Lighter weight results in more horsepower, period. An engine with lighter rotating weight can be driven deeper into a turn and accelerated more quickly out of the the turn because of less rotational inertia, resulting in faster lap times. The only advantage to a heavy rotational weight would be in drag racing with a manual transmission car with a very small cubic inch engine. Some modified eliminator cars use a 50+ lb. flywheel to keep the engine rpms up during upshifts to keep the engine in it's powerband, because the small engine decelerates so quickly. Inertia.

 

It's about 10 hp on a V8 from what I've read. The gain is from reduced friction in the bearings due to the lower loads. You would see more I guess on an inertia type dyno.

The extra rod weight act the same as flywheel weight really. The energy you put in to accelerate them is exactly the same as the energy you need to take out to decelerate them so the net is zero.

 

I know a lot of them, myself included. On a car that only drive 3k miles a year, I generally only change the oil in the fall when I park it.

There should be oil under the bearing ever but it leaks in and it's the oil that causes the corrosion, not a lack of oil. Crevice corrosion is a very different animal form what you normally think about when you think corrosion. What is seen on old used Ti rods is like crazing or cranking up to a few thousandths deep, deep and wide enough to catch a finger nail in is the description I was given. This would never happen in a race engine that is torn down tha the parts cleaned on a regular basis, but leave it together for 10-15 years and there it is.

Car makers are not concerned about forever or multiple rebuilds. 10 years or 100k miles and 1 assembly is all they care about. The the rods we're talking about here are up to 13 years old now and still working just fine so the factory engineers have done there jobs.

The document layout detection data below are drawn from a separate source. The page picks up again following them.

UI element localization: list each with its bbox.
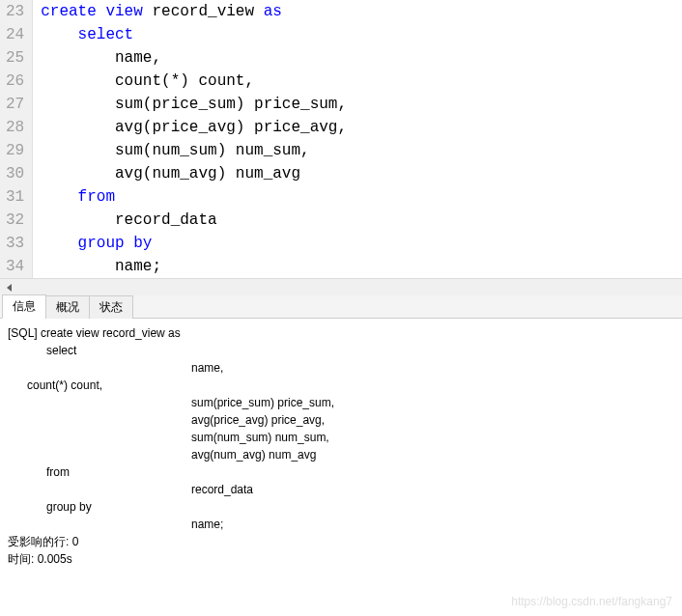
output-panel[interactable]: [SQL] create view record_view as select … (0, 319, 682, 616)
output-line: name, (8, 359, 674, 377)
line-number: 27 (6, 93, 24, 116)
output-line: select (8, 342, 674, 359)
output-line: avg(price_avg) price_avg, (8, 411, 674, 429)
line-number: 32 (6, 209, 24, 232)
output-line: count(*) count, (8, 377, 674, 394)
line-number: 28 (6, 116, 24, 139)
code-line: name; (41, 255, 347, 278)
code-line: record_data (41, 209, 347, 232)
output-line: group by (8, 498, 674, 516)
code-content[interactable]: create view record_view as select name, … (33, 0, 347, 278)
code-line: count(*) count, (41, 70, 347, 93)
output-line: from (8, 463, 674, 481)
line-number: 30 (6, 162, 24, 185)
code-editor[interactable]: 23 24 25 26 27 28 29 30 31 32 33 34 crea… (0, 0, 682, 278)
output-tabs: 信息 概况 状态 (0, 295, 682, 319)
line-number-gutter: 23 24 25 26 27 28 29 30 31 32 33 34 (0, 0, 33, 278)
line-number: 26 (6, 70, 24, 93)
line-number: 23 (6, 0, 24, 23)
line-number: 34 (6, 255, 24, 278)
watermark: https://blog.csdn.net/fangkang7 (511, 593, 672, 610)
code-line: avg(price_avg) price_avg, (41, 116, 347, 139)
output-time: 时间: 0.005s (8, 550, 674, 568)
horizontal-scrollbar[interactable] (0, 278, 682, 295)
tab-overview[interactable]: 概况 (45, 295, 90, 319)
line-number: 29 (6, 139, 24, 162)
output-affected-rows: 受影响的行: 0 (8, 533, 674, 550)
code-line: from (41, 185, 347, 209)
code-line: sum(num_sum) num_sum, (41, 139, 347, 162)
line-number: 33 (6, 232, 24, 255)
code-line: sum(price_sum) price_sum, (41, 93, 347, 116)
line-number: 31 (6, 185, 24, 209)
line-number: 24 (6, 23, 24, 46)
tab-info[interactable]: 信息 (2, 294, 46, 319)
code-line: create view record_view as (41, 0, 347, 23)
scroll-left-icon[interactable] (2, 280, 17, 295)
output-line: name; (8, 516, 674, 533)
output-line: record_data (8, 481, 674, 498)
output-line: [SQL] create view record_view as (8, 324, 674, 342)
output-line: avg(num_avg) num_avg (8, 446, 674, 463)
code-line: avg(num_avg) num_avg (41, 162, 347, 185)
code-line: select (41, 23, 347, 46)
output-line: sum(num_sum) num_sum, (8, 429, 674, 446)
tab-status[interactable]: 状态 (89, 295, 133, 319)
code-line: name, (41, 46, 347, 70)
code-line: group by (41, 232, 347, 255)
line-number: 25 (6, 46, 24, 70)
output-line: sum(price_sum) price_sum, (8, 394, 674, 411)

The question I have is are the 13 year old rods still acceptable as a used part to put in a fresh engine that I don't expect to touch again for another 10 year? Do they still have full strength or is the corrosion causing stress risers and fatigue in the big end? I suspect that you're right and they're just fine but I don't want a whole in the side of the block I've spent 3 month working on either. New Ti rods (that I can't afford) wouldn't scare me a bit...it's the old ones I can afford that worry me a bit.

Strech and fatique are very different thinks. A bolt can be fatiqued and on the verge of failure and still mearsure as new in length. To me it seems best to just replace them every season or 2-3 tear downs and not worry about it.

Galling on the thread is a non issue [bold]IF[/bold] the correct lube is always used and the bolt threads properly cleaned and in good condition. Just something to look at and Ti is more sensative to prblems than steel.

yes, the question is how long and how do you know when it's time to recoat?

My only concerns are just how long is it safe to continue to use and reuse Ti rods....I don't know and I haven't been able to find anything information to guide me in any way.